» Collected data:
»»

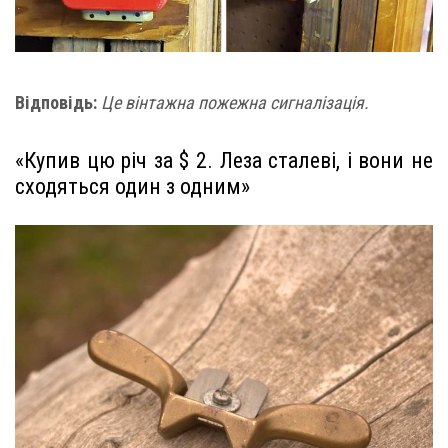
Відповідь:
Це вінтажна пожежна сигналізація.
«Купив цю річ за $ 2. Леза сталеві, і вони не
сходяться один з одним»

««

» Problem to work on: What is needed is the listing above, repeated verbatim, without its images.

» Result for this exercise:
Відповідь:
Це вінтажна пожежна сигналізація.
«Купив цю річ за $ 2. Леза сталеві, і вони не
сходяться один з одним»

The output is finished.